GW: Climbing is being outside in nature with friends enjoying what mother earth gave us. It’s about supporting one another to be the best version of ourselves that we can be - psychically, mentally, and emotionally. Forcing yourself to get out of bed before dawn only then to be reminded that it’s worth it by the beautiful sunrise you experience on the hike up. Meeting new friends at the crag and again at camp, and then again a year later in a new area. Pushing my body past the unthinkable. It’s the community that keeps me coming back for more—making friends from all walks of life who come together to do this thing called climbing for a myriad of reasons. It’s about being present with oneself, even if it’s only for a couple of seconds. And the list goes on…

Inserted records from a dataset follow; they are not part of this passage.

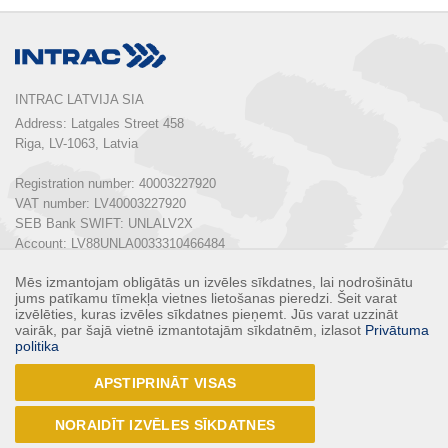
INTRAC LATVIJA SIA
Address: Latgales Street 458

Riga, LV-1063, Latvia

Registration number: 40003227920

VAT number: LV40003227920

SEB Bank SWIFT: UNLALV2X

Account: LV88UNLA0033310466484

Mēs izmantojam obligātās un izvēles sīkdatnes, lai nodrošinātu
Phone:  
+ 371 67 803 700
jums patīkamu tīmekļa vietnes lietošanas pieredzi. Šeit varat
E-mail: 
info@intrac.lv
izvēlēties, kuras izvēles sīkdatnes pieņemt. Jūs varat uzzināt
vairāk, par šajā vietnē izmantotajām sīkdatnēm, izlasot
Privātuma
politika
ALL CONTACTS
APSTIPRINĀT VISAS
Follow us
NORAIDĪT IZVĒLES SĪKDATNES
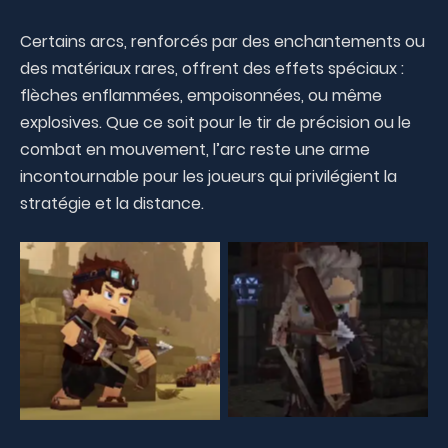
Certains arcs, renforcés par des enchantements ou
des matériaux rares, offrent des effets spéciaux :
flèches enflammées, empoisonnées, ou même
explosives. Que ce soit pour le tir de précision ou le
combat en mouvement, l’arc reste une arme
incontournable pour les joueurs qui privilégient la
stratégie et la distance.
Aucune légende
Aucune légende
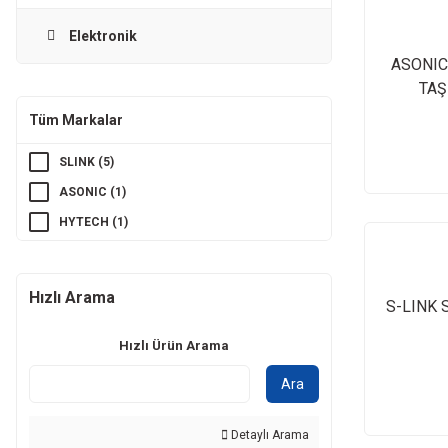
Elektronik
ASONIC
TAŞ
Tüm Markalar
SLINK (5)
ASONIC (1)
HYTECH (1)
Hızlı Arama
S-LINK 
Hızlı Ürün Arama
Ara
Detaylı Arama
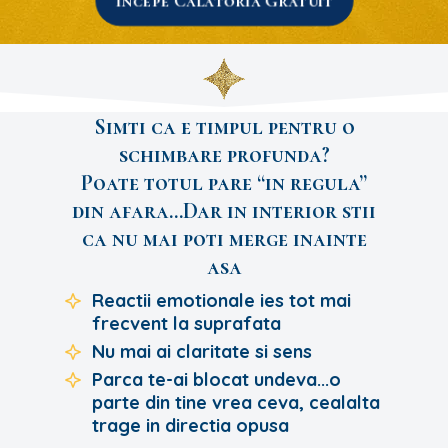
Incepe Calatoria Gratuit
Simti ca e timpul pentru o
schimbare profunda?
Poate totul pare “in regula”
din afara…Dar in interior stii
ca nu mai poti merge inainte
asa
Reactii emotionale ies tot mai
frecvent la suprafata
Nu mai ai claritate si sens
Parca te-ai blocat undeva...o
parte din tine vrea ceva, cealalta
trage in directia opusa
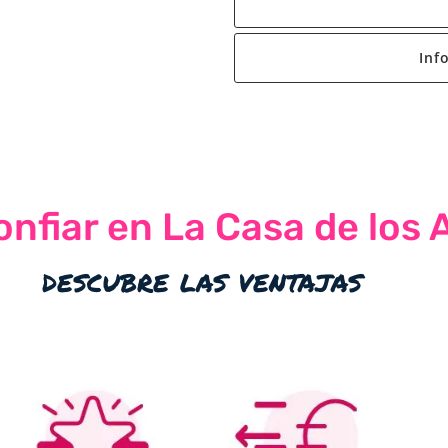
Inf
nfiar en La Casa de los 
descubre las ventajas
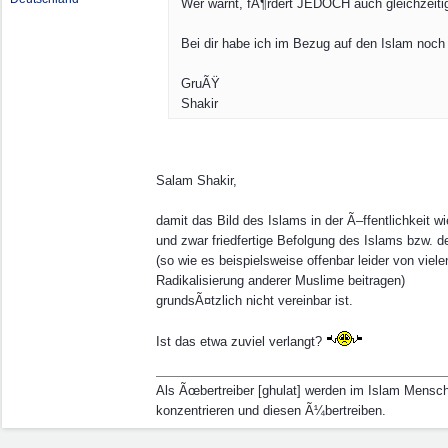
Wer warnt, fÃ¶rdert JEDOCH auch gleichzeiti
Bei dir habe ich im Bezug auf den Islam noch
GruÃŸ
Shakir
Salam Shakir,
damit das Bild des Islams in der Ã–ffentlichkeit wi
und zwar friedfertige Befolgung des Islams bzw.
(so wie es beispielsweise offenbar leider von viel
Radikalisierung anderer Muslime beitragen)
grundsÃ¤tzlich nicht vereinbar ist.
Ist das etwa zuviel verlangt?
Als Ãœbertreiber [ghulat] werden im Islam Mens
konzentrieren und diesen Ã¼bertreiben.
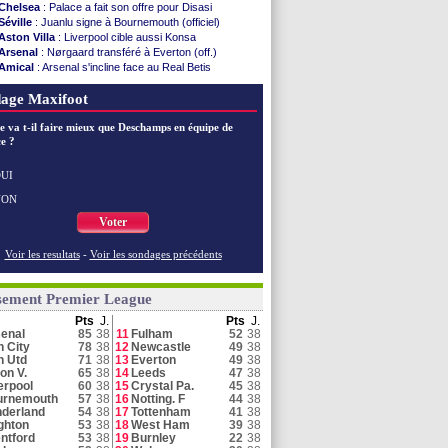
Chelsea
: Palace a fait son offre pour Disasi
Séville
: Juanlu signe à Bournemouth (officiel)
Aston Villa
: Liverpool cible aussi Konsa
Arsenal
: Nørgaard transféré à Everton (off.)
Amical
: Arsenal s'incline face au Real Betis
Man City
: Maresca flou pour Reijnders
age Maxifoot
Newcastle
: Jaissle est le nouveau coach (off.)
Arsenal
: Havertz en veut encore plus
e va t-il faire mieux que Deschamps en équipe de
Chelsea
: Côme touche au but pour Chalobah
e ?
Amical
: Man City domine les K-League Stars
Hull
: Tzolakis pour 23,3 M€ (officiel)
Man Utd
: un contrat à 21 M€ avec Betway
UI
Arsenal
: c'est bouclé pour Guimarães
NON
Ipswich
: Florentino Luis pour 18,7 M€ (off.)
Voter
Voir toutes les brèves
Voir les resultats
-
Voir les sondages précédents
sement Premier League
Pts
J.
Pts
J.
enal
85
38
11
Fulham
52
38
 City
78
38
12
Newcastle
49
38
n Utd
71
38
13
Everton
49
38
on V.
65
38
14
Leeds
47
38
erpool
60
38
15
Crystal Pa.
45
38
urnemouth
57
38
16
Notting. F
44
38
derland
54
38
17
Tottenham
41
38
ghton
53
38
18
West Ham
39
38
ntford
53
38
19
Burnley
22
38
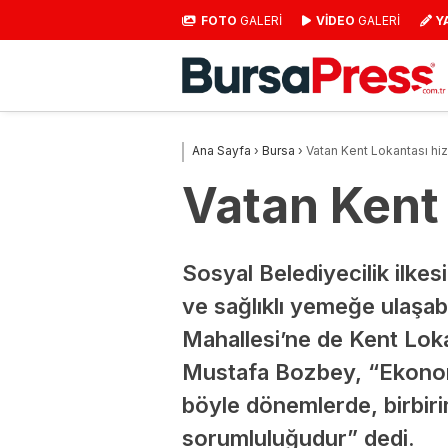
FOTO
GALERİ
VİDEO
GALERİ
Y
Ana Sayfa
›
Bursa
›
Vatan Kent Lokantası hiz
Vatan Kent 
Sosyal Belediyecilik ilkes
ve sağlıklı yemeğe ulaşab
Mahallesi’ne de Kent Lok
Mustafa Bozbey, “Ekonomik
böyle dönemlerde, birbir
sorumluluğudur” dedi.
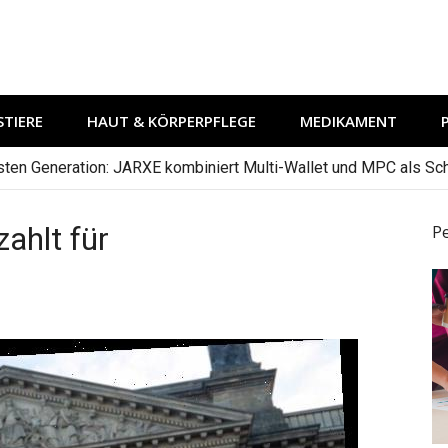
TIERE
HAUT & KÖRPERPFLEGE
MEDIKAMENT
hsten Generation: JARXE kombiniert Multi-Wallet und MPC als Schu
ahlt für
P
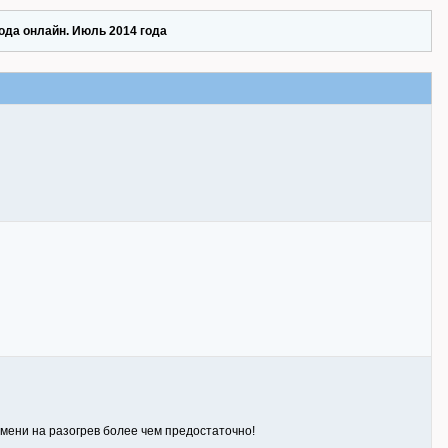
ода онлайн. Июль 2014 года
ремени на разогрев более чем предостаточно!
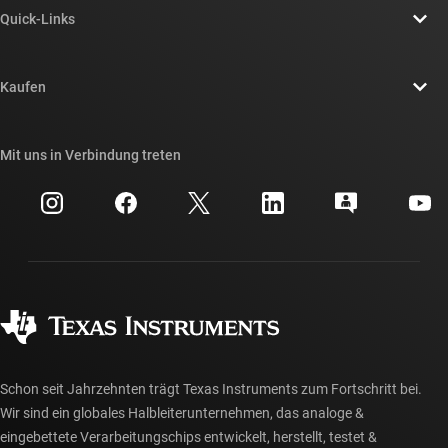
Quick-Links
Stellenangebote
Kontakt
Newsroom
Kaufen
TI E2E™-Design-Support-Foren
Unsere Geschichten | Hinter dem Chip
API-Suiten von TI
Querverweis-Suche
Mit uns in Verbindung treten
Veranstaltungen
myTI-Firmenkonto
Kundensupportzentrum
Investorenbeziehungen
Versand, Zahlung und Steuern
Gehäuse
Fertigung
Häufig gestellte Fragen zu Bestellungen
Qualität & Zuverlässigkeit
Gesellschaftliches Engagement
Autorisierte Händler
myTI-Konto FAQs
Schon seit Jahrzehnten trägt Texas Instruments zum Fortschritt bei.
Wir sind ein globales Halbleiterunternehmen, das analoge &
eingebettete Verarbeitungschips entwickelt, herstellt, testet &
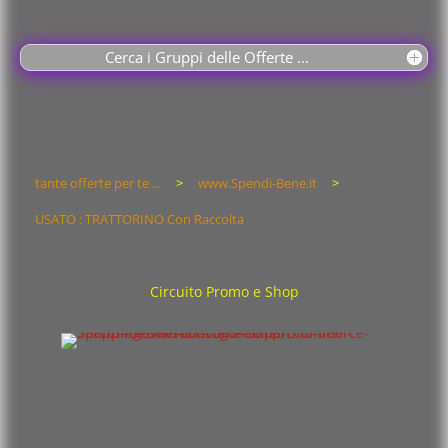
Cerca i Gruppi delle Offerte ...
tante offerte per te ...
>
www.Spendi-Bene.it
>
USATO : TRATTORINO Con Raccolta
Circuito Promo e Shop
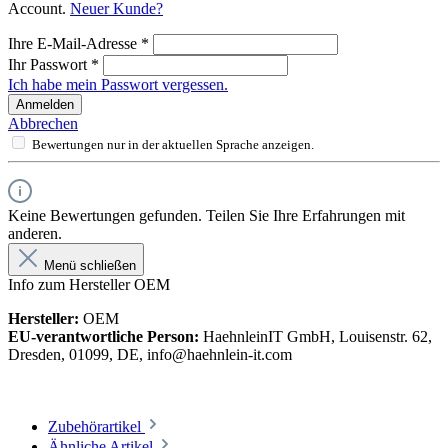
Account.
Neuer Kunde?
Ihre E-Mail-Adresse
*
Ihr Passwort
*
Ich habe mein Passwort vergessen.
Anmelden
Abbrechen
Bewertungen nur in der aktuellen Sprache anzeigen.
Keine Bewertungen gefunden. Teilen Sie Ihre Erfahrungen mit
anderen.
Menü schließen
Info zum Hersteller OEM
Hersteller:
OEM
EU-verantwortliche Person:
HaehnleinIT GmbH, Louisenstr. 62,
Dresden, 01099, DE, info@haehnlein-it.com
Zubehörartikel
Ähnliche Artikel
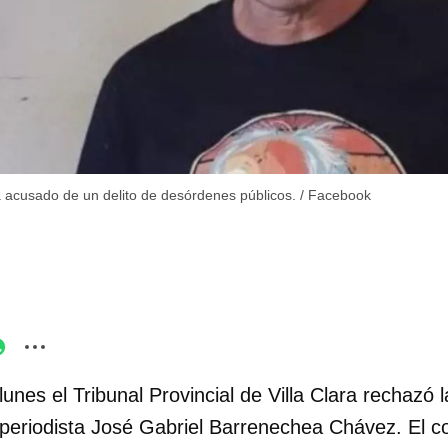
á acusado de un delito de desórdenes públicos.
/
Facebook
lunes el Tribunal Provincial de Villa Clara rechazó l
l periodista José Gabriel Barrenechea Chávez. El c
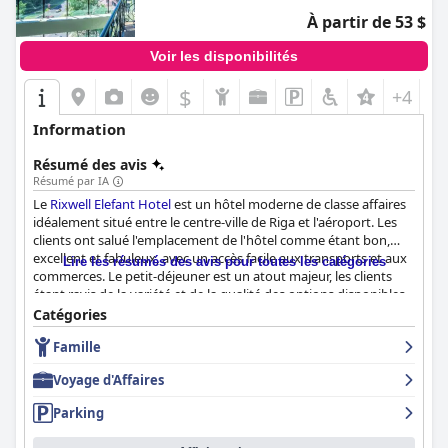
À partir de 53 $
Voir les disponibilités
$
+4
Information
Résumé des avis
Résumé par IA
Le
Rixwell Elefant Hotel
est un hôtel moderne de classe affaires
idéalement situé entre le centre-ville de Riga et l'aéroport. Les
clients ont salué l'emplacement de l'hôtel comme étant bon,
excellent et fabuleux, avec un accès facile aux transports et aux
Lire les résumés des avis pour toutes les catégories
commerces. Le petit-déjeuner est un atout majeur, les clients
étant ravis de la variété et de la qualité des options disponibles.
Les chambres sont spacieuses et bien équipées avec des lits
Catégories
confortables, bien que certains clients aient noté qu'elles
Famille
pourraient être rénovées. L'hôtel est constamment loué pour sa
propreté, les clients soulignant son intérieur moderne et bien
Voyage d'Affaires
décoré. Le personnel est amical et serviable, de nombreux
clients appréciant leur disponibilité et leur gentillesse. Les
Parking
options de stationnement sont pratiques et abordables. Dans
l'ensemble, le
Rixwell Elefant Hotel
offre un bon rapport qualité-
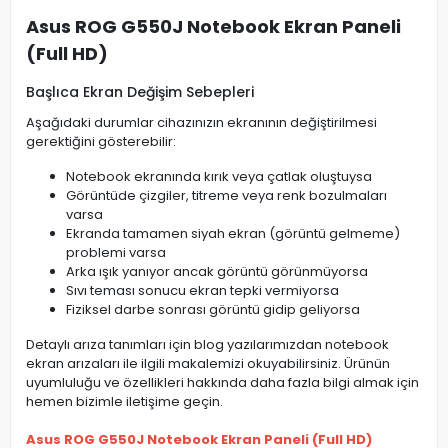
Asus ROG G550J Notebook Ekran Paneli
(Full HD)
Başlıca Ekran Değişim Sebepleri
Aşağıdaki durumlar cihazınızın ekranının değiştirilmesi
gerektiğini gösterebilir:
Notebook ekranında kırık veya çatlak oluştuysa
Görüntüde çizgiler, titreme veya renk bozulmaları
varsa
Ekranda tamamen siyah ekran (görüntü gelmeme)
problemi varsa
Arka ışık yanıyor ancak görüntü görünmüyorsa
Sıvı teması sonucu ekran tepki vermiyorsa
Fiziksel darbe sonrası görüntü gidip geliyorsa
Detaylı arıza tanımları için blog yazılarımızdan notebook
ekran arızaları ile ilgili makalemizi okuyabilirsiniz. Ürünün
uyumluluğu ve özellikleri hakkında daha fazla bilgi almak için
hemen bizimle iletişime geçin.
Asus ROG G550J Notebook Ekran Paneli (Full HD)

CS: For me, the outdoors is my physical and mental health. Feeling left out of that space is taking away the basic human right of joy. Climbing is joy. Nature is joy. Access is joy. Why would anyone want to take that feeling from someone? Inclusivity is so important.
GW: An inclusive environment is more than inviting people into a space. It’s about treating people with the same courtesy and respect you give to everyone else. It’s about providing equal opportunity. And most of all, it’s about wanting to include everyone into a space - not feeling pressure to do so. People from all different backgrounds should be filling roles that entail more than DEI efforts. An inclusive environment means growth from within.
CS: Sometimes, I feel like I need to, quote on quote, be my own hero. As in, stand up for myself and/ fight for people to see my perspective. But most of the time, I remain passive in situations where I should have said something. I am still trying to figure out the best ways to go about the leadership of my own life. Have you experienced similar feelings?
GW: I don’t know if “hero” is the right word, but there are many times I feel the need to stick up for myself because there’s no one else around to support me. Being the only Black girl at a crag brings about a different attitude. When things are said or inappropriate, I don’t have anyone to have my back. Sure, I have friends who will “be there for me” if I ask, but no one really understands how I feel because they don’t experience the same things. I can’t blame them, but it starts to become draining. Last summer in Tensleep, Wyoming, I was at a bar with some friends. Some local kids were acting passively aggressive to my friend, who was also black, and myself. We both knew what was going on, while our white friends had no idea. I was the friend I never have in these types of situations - who knew what was up and automatically knew it was time to remove ourselves from the space. Even when one of my white friends tried to explain that we were overreacting, I quickly put my foot down and said it’s time to go.
CS: Moments like that require grit.
GW: Grit, to me, is about doing the hard work. I don’t mean putting up an FA or bolting a route. I mean the real hard work. Stepping into the uncomfortable and allowing yourself to be vulnerable. Accepting that you’re mistaken sometimes, and that’s okay. Learning from your mistakes instead of defending your ego and listening instead of always trying to speak. Grit is about growing even when you think it’s hard.
Talking with Genevive verified I am not alone. I encourage all reading to have these types of hard conversations with your outdoor community. It is important for progress.
Climbing is important to me. I am grateful to climb on Shoshone Bannock, Eastern Shoshone, and Cheyenne land. I am thankful to get out there and “say yes to life!” I am grateful to stand face to face with ambition. There comes a moment to dig deep in the vertical world, find your grit, and do what you have to do.